Le résumé, c'est du temps gagné pour l'auteur. La scène, c'est du temps vécu par le lecteur. Les lecteurs veulent passer du temps avec tes personnages, pas lire un rapport sur eux.

Technique 3 : utilise des détails spécifiques plutôt que génériques

  • Générique : « Elle portait une jolie robe. »
  • Spécifique : « Elle portait la robe bleu marine avec la petite tache de café sur l'ourlet, qu'elle oubliait toujours. »

Le détail rend le personnage concret. Une tache de café qu'elle oublie toujours en dit plus sur Anna que trois paragraphes d'auto-description.

Technique 4 : laisse le dialogue porter l'émotion

Les gens disent rarement directement ce qu'ils ressentent. Ils esquivent, deviennent sarcastiques, changent de sujet. Un bon dialogue montre l'émotion sans la nommer.

  • Raconter : « Elle était déçue qu'il ne soit pas venu. »
  • Montrer : « Tu n'étais pas là. » « Je sais. » « C'était bien. On s'est bien amusés. »

Trois répliques, rien d'expliqué — et le lecteur sent la déception précisément. Parce qu'il n'est pas informé, il est impliqué.

Quand tu as le droit de raconter (et quand tu le dois)

« Show, don't tell » n'est pas une règle absolue. Parfois, raconter est le bon outil.

  1. Pour les sauts dans le temps : « Trois ans plus tard. » Personne ne veut lire trois ans en scènes.
  2. Pour les transitions : « Elle roula deux heures vers le sud. » Le trajet n'est pas l'histoire.
  3. Pour l'info de fond : parfois tu dois dire au lecteur que la mère du personnage est morte il y a dix ans. Un flashback complet serait trop.

La règle : scène et « montrer » là où vivent l'émotion et le conflit. Résumé et « raconter » là où tu dois emmener le lecteur d'un point A à un point B.

Les bons auteurs passent fluidement de l'un à l'autre. Les auteurs inexpérimentés montrent tout, ou racontent tout.

Le test pour ton texte

Prends une page de ton manuscrit. Surligne en deux couleurs :

  • Rouge : là où tu nommes les émotions (« était en colère », « se sentait triste »).
  • Vert : là où tu montres les émotions (par le corps, le dialogue, le détail, l'action).

Si tu vois plus de rouge que de vert, tu sais où il faut retravailler. La bonne nouvelle : chaque zone rouge est une occasion de rendre ton texte plus fort.

L'artisanat derrière

Show, don't tell n'est pas une question de style — c'est une décision d'artisan. Les lecteurs veulent ressentir, pas être informés.
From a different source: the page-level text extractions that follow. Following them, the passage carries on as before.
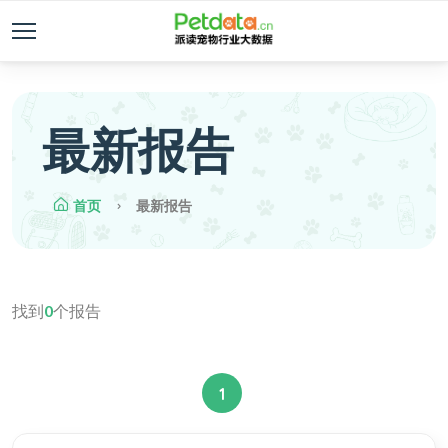
最新报告
首页
最新报告
找到
0
个报告
1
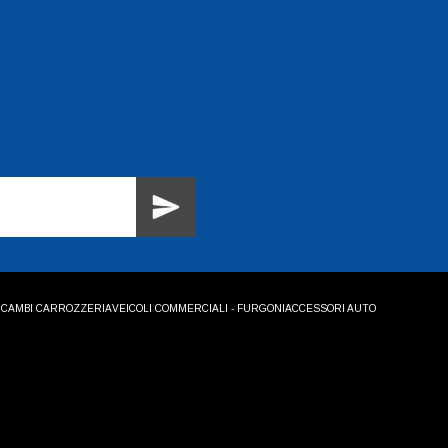
ICAMBI CARROZZERIA
VEICOLI COMMERCIALI - FURGONI
ACCESSORI AUTO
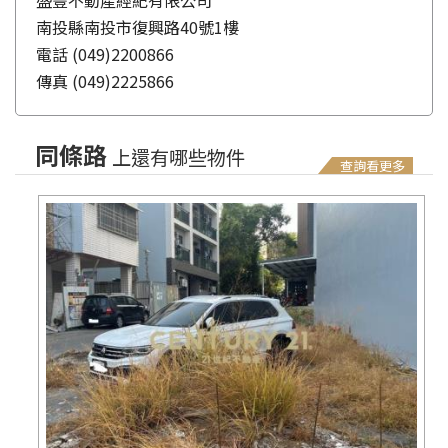
盛豐不動產經紀有限公司
南投縣南投市復興路40號1樓
電話
(049)2200866
傳真
(049)2225866
同條路
上還有哪些物件
查詢看更多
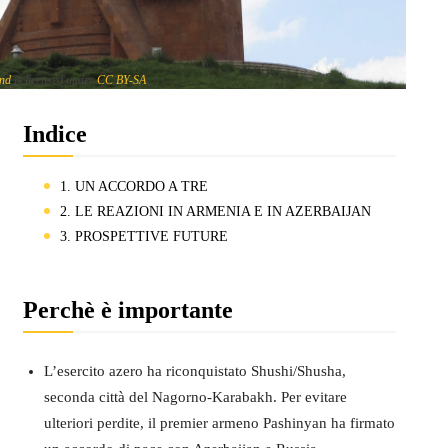
and
is licensed under
CC BY-SA
Indice
1. UN ACCORDO A TRE
2. LE REAZIONI IN ARMENIA E IN AZERBAIJAN
3. PROSPETTIVE FUTURE
Perchè è importante
L’esercito azero ha riconquistato Shushi/Shusha,
seconda città del Nagorno-Karabakh. Per evitare
ulteriori perdite, il premier armeno Pashinyan ha firmato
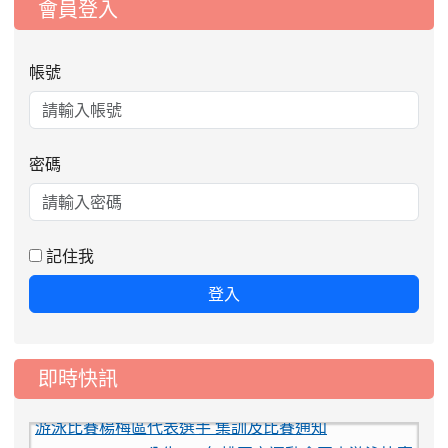
會員登入
帳號
密碼
記住我
登入
即時快訊
2026-08-06
公告115年桃園市運動會國小游泳比賽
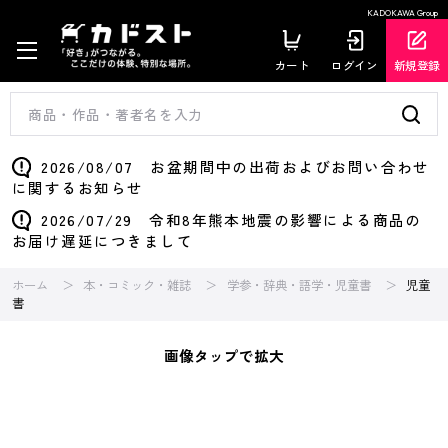
KADOKAWA Group
カート
ログイン
新規登録
2026/08/07 お盆期間中の出荷およびお問い合わせ
に関するお知らせ
2026/07/29 令和8年熊本地震の影響による商品の
お届け遅延につきまして
ホーム
本・コミック・雑誌
学参・辞典・語学・児童書
児童
書
画像タップで拡大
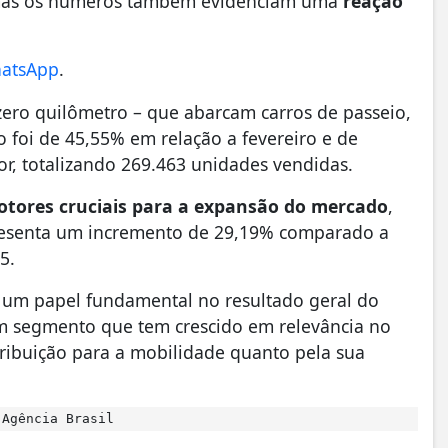
, mas os números também evidenciam uma
reação
hatsApp
.
ero quilômetro – que abarcam carros de passeio,
o foi de 45,55% em relação a fevereiro e de
, totalizando 269.463 unidades vendidas.
tores cruciais para a expansão do mercado
,
presenta um incremento de 29,19% comparado a
5.
 um papel fundamental no resultado geral do
um segmento que tem crescido em relevância no
tribuição para a mobilidade quanto pela sua
Agência Brasil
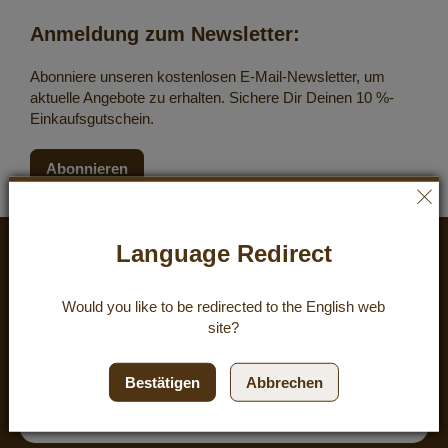
Anmeldung zum Newsletter:
Abonniere unseren kostenlosen E-Mail-Newsletter, um
aktuelle Angebote zu erhalten. Sichere Dir Deinen 10 %-
Einkaufsgutschein.
Abonnieren
Language Redirect
Kundenzufriedenheit
Would you like to be redirected to the
English
web
site?
eKomi
KUNDENREZENSIONEN
ZUFRIEDENHEIT:
4.8
/
5
Bestätigen
Abbrechen
BEWERTUNGEN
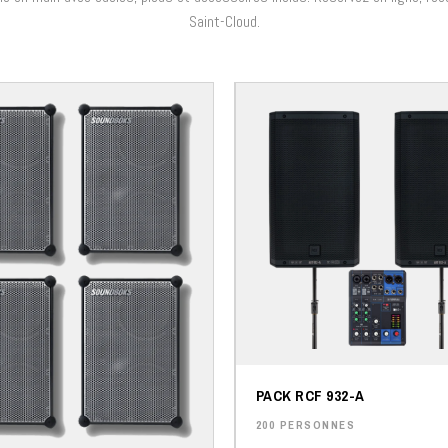
Saint-Cloud.
PACK RCF 932-A
200 PERSONNES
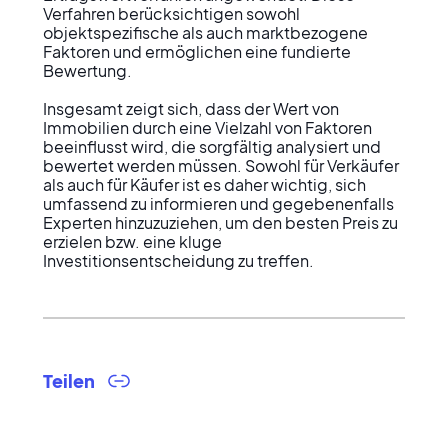
Verfahren berücksichtigen sowohl 
objektspezifische als auch marktbezogene 
Faktoren und ermöglichen eine fundierte 
Bewertung.

Insgesamt zeigt sich, dass der Wert von 
Immobilien durch eine Vielzahl von Faktoren 
beeinflusst wird, die sorgfältig analysiert und 
bewertet werden müssen. Sowohl für Verkäufer 
als auch für Käufer ist es daher wichtig, sich 
umfassend zu informieren und gegebenenfalls 
Experten hinzuzuziehen, um den besten Preis zu 
erzielen bzw. eine kluge 
Investitionsentscheidung zu treffen.
Teilen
Chaque phrase que tu « montres » au lieu de « raconter » est une phrase sur laquelle le lecteur s'arrête.

Parabini ne t'aide pas à montrer plutôt que raconter — c'est ton travail à la phrase. Mais l'outil t'aide à organiser ton premier jet pour que tu aies la tête libre pour exactement ce type de travail de détail. La structure, c'est l'outil. Les phrases restent les tiennes.

Retravaille une page. Vois la différence. Puis retravaille la suivante. Ton manuscrit s'améliore — phrase après phrase.